[Data records]:
--
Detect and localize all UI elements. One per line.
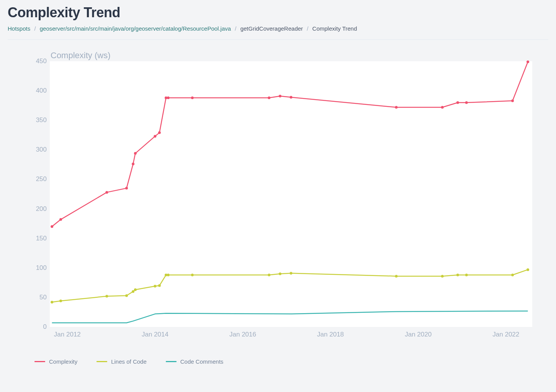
data-point[interactable]	[511, 100, 514, 102]
x-tick-label: Jan 2022	[492, 331, 519, 338]
breadcrumb-item-function: getGridCoverageReader	[240, 25, 303, 32]
legend-label: Lines of Code	[111, 358, 147, 365]
data-point[interactable]	[134, 288, 137, 291]
data-point[interactable]	[132, 163, 134, 165]
data-point[interactable]	[465, 274, 468, 276]
x-tick-label: Jan 2020	[405, 331, 432, 338]
data-point[interactable]	[158, 284, 161, 287]
data-point[interactable]	[290, 272, 293, 274]
y-tick-label: 100	[28, 264, 47, 272]
x-tick-label: Jan 2016	[229, 331, 256, 338]
data-point[interactable]	[51, 225, 53, 228]
y-tick-label: 450	[28, 57, 47, 65]
breadcrumb-link-hotspots[interactable]: Hotspots	[8, 25, 30, 32]
data-point[interactable]	[167, 96, 170, 99]
data-point[interactable]	[279, 273, 281, 275]
data-point[interactable]	[167, 274, 170, 276]
data-point[interactable]	[105, 191, 108, 194]
data-point[interactable]	[456, 101, 459, 104]
data-point[interactable]	[395, 275, 397, 278]
data-point[interactable]	[132, 290, 134, 293]
y-tick-label: 50	[28, 294, 47, 301]
data-point[interactable]	[279, 95, 281, 98]
data-point[interactable]	[290, 96, 293, 99]
page-title: Complexity Trend	[8, 5, 548, 21]
data-point[interactable]	[51, 301, 53, 304]
data-point[interactable]	[125, 294, 128, 297]
data-point[interactable]	[441, 275, 444, 278]
data-point[interactable]	[441, 106, 444, 109]
data-point[interactable]	[125, 187, 128, 189]
y-tick-label: 150	[28, 235, 47, 242]
breadcrumb-separator: /	[34, 25, 36, 32]
data-point[interactable]	[527, 60, 529, 63]
y-tick-label: 300	[28, 146, 47, 154]
breadcrumb-link-file[interactable]: geoserver/src/main/src/main/java/org/geo…	[40, 25, 231, 32]
data-point[interactable]	[134, 152, 137, 155]
data-point[interactable]	[191, 96, 194, 99]
legend-item-lines-of-code[interactable]: Lines of Code	[96, 358, 147, 365]
data-point[interactable]	[527, 268, 529, 271]
breadcrumb-separator: /	[235, 25, 236, 32]
y-tick-label: 250	[28, 175, 47, 183]
data-point[interactable]	[465, 101, 468, 104]
y-tick-label: 350	[28, 116, 47, 124]
data-point[interactable]	[59, 300, 62, 302]
complexity-trend-chart[interactable]: Complexity (ws) 050100150200250300350400…	[23, 51, 532, 342]
breadcrumb: Hotspots / geoserver/src/main/src/main/j…	[8, 25, 548, 40]
data-point[interactable]	[395, 106, 397, 109]
data-point[interactable]	[154, 135, 156, 137]
legend-item-code-comments[interactable]: Code Comments	[166, 358, 224, 365]
data-point[interactable]	[154, 285, 156, 287]
x-tick-label: Jan 2018	[317, 331, 344, 338]
y-tick-label: 0	[28, 323, 47, 331]
legend-swatch	[166, 361, 177, 362]
legend-swatch	[34, 361, 45, 362]
series-line	[52, 62, 528, 227]
legend-item-complexity[interactable]: Complexity	[34, 358, 77, 365]
legend-label: Complexity	[49, 358, 77, 365]
series-line	[52, 311, 528, 323]
legend-swatch	[96, 361, 107, 362]
chart-legend: Complexity Lines of Code Code Comments	[0, 354, 556, 372]
data-point[interactable]	[511, 274, 514, 276]
data-point[interactable]	[158, 131, 161, 134]
breadcrumb-separator: /	[307, 25, 308, 32]
data-point[interactable]	[59, 218, 62, 221]
data-point[interactable]	[105, 295, 108, 297]
data-point[interactable]	[456, 274, 459, 276]
x-tick-label: Jan 2014	[142, 331, 168, 338]
data-point[interactable]	[268, 96, 270, 99]
chart-svg	[23, 51, 532, 342]
breadcrumb-item-current: Complexity Trend	[312, 25, 357, 32]
y-tick-label: 200	[28, 205, 47, 213]
y-tick-label: 400	[28, 87, 47, 95]
x-tick-label: Jan 2012	[54, 331, 81, 338]
data-point[interactable]	[268, 274, 270, 276]
legend-label: Code Comments	[180, 358, 224, 365]
data-point[interactable]	[191, 274, 194, 276]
--
[Task to carry out]: In the copy, include every entry above exactly and leave out each picture.

[Your solution]:
Detect and localize all UI elements. One per line.
data-point[interactable]	[511, 100, 514, 102]
x-tick-label: Jan 2022	[492, 331, 519, 338]
breadcrumb-item-function: getGridCoverageReader	[240, 25, 303, 32]
legend-label: Lines of Code	[111, 358, 147, 365]
data-point[interactable]	[134, 288, 137, 291]
data-point[interactable]	[132, 163, 134, 165]
data-point[interactable]	[465, 274, 468, 276]
x-tick-label: Jan 2020	[405, 331, 432, 338]
data-point[interactable]	[158, 284, 161, 287]
data-point[interactable]	[290, 272, 293, 274]
y-tick-label: 100	[28, 264, 47, 272]
x-tick-label: Jan 2016	[229, 331, 256, 338]
data-point[interactable]	[51, 225, 53, 228]
y-tick-label: 450	[28, 57, 47, 65]
breadcrumb-link-hotspots[interactable]: Hotspots	[8, 25, 30, 32]
data-point[interactable]	[167, 96, 170, 99]
data-point[interactable]	[279, 273, 281, 275]
data-point[interactable]	[167, 274, 170, 276]
data-point[interactable]	[105, 191, 108, 194]
data-point[interactable]	[456, 101, 459, 104]
data-point[interactable]	[395, 275, 397, 278]
data-point[interactable]	[132, 290, 134, 293]
y-tick-label: 50	[28, 294, 47, 301]
data-point[interactable]	[279, 95, 281, 98]
data-point[interactable]	[290, 96, 293, 99]
page-title: Complexity Trend	[8, 5, 548, 21]
data-point[interactable]	[51, 301, 53, 304]
data-point[interactable]	[125, 294, 128, 297]
data-point[interactable]	[441, 275, 444, 278]
data-point[interactable]	[441, 106, 444, 109]
data-point[interactable]	[125, 187, 128, 189]
y-tick-label: 150	[28, 235, 47, 242]
breadcrumb-separator: /	[34, 25, 36, 32]
data-point[interactable]	[527, 60, 529, 63]
y-tick-label: 300	[28, 146, 47, 154]
breadcrumb-link-file[interactable]: geoserver/src/main/src/main/java/org/geo…	[40, 25, 231, 32]
data-point[interactable]	[134, 152, 137, 155]
data-point[interactable]	[191, 96, 194, 99]
legend-item-lines-of-code[interactable]: Lines of Code	[96, 358, 147, 365]
data-point[interactable]	[527, 268, 529, 271]
breadcrumb-separator: /	[235, 25, 236, 32]
y-tick-label: 250	[28, 175, 47, 183]
data-point[interactable]	[465, 101, 468, 104]
y-tick-label: 350	[28, 116, 47, 124]
data-point[interactable]	[59, 300, 62, 302]
complexity-trend-chart[interactable]: Complexity (ws) 050100150200250300350400…	[23, 51, 532, 342]
breadcrumb: Hotspots / geoserver/src/main/src/main/j…	[8, 25, 548, 40]
data-point[interactable]	[395, 106, 397, 109]
data-point[interactable]	[154, 135, 156, 137]
legend-item-code-comments[interactable]: Code Comments	[166, 358, 224, 365]
data-point[interactable]	[154, 285, 156, 287]
x-tick-label: Jan 2018	[317, 331, 344, 338]
y-tick-label: 0	[28, 323, 47, 331]
legend-swatch	[166, 361, 177, 362]
legend-swatch	[34, 361, 45, 362]
series-line	[52, 62, 528, 227]
legend-item-complexity[interactable]: Complexity	[34, 358, 77, 365]
legend-label: Complexity	[49, 358, 77, 365]
series-line	[52, 311, 528, 323]
legend-swatch	[96, 361, 107, 362]
chart-legend: Complexity Lines of Code Code Comments	[0, 354, 556, 372]
data-point[interactable]	[511, 274, 514, 276]
data-point[interactable]	[158, 131, 161, 134]
breadcrumb-separator: /	[307, 25, 308, 32]
data-point[interactable]	[59, 218, 62, 221]
data-point[interactable]	[105, 295, 108, 297]
data-point[interactable]	[456, 274, 459, 276]
x-tick-label: Jan 2014	[142, 331, 168, 338]
data-point[interactable]	[268, 96, 270, 99]
chart-svg	[23, 51, 532, 342]
breadcrumb-item-current: Complexity Trend	[312, 25, 357, 32]
y-tick-label: 200	[28, 205, 47, 213]
y-tick-label: 400	[28, 87, 47, 95]
x-tick-label: Jan 2012	[54, 331, 81, 338]
data-point[interactable]	[268, 274, 270, 276]
legend-label: Code Comments	[180, 358, 224, 365]
data-point[interactable]	[191, 274, 194, 276]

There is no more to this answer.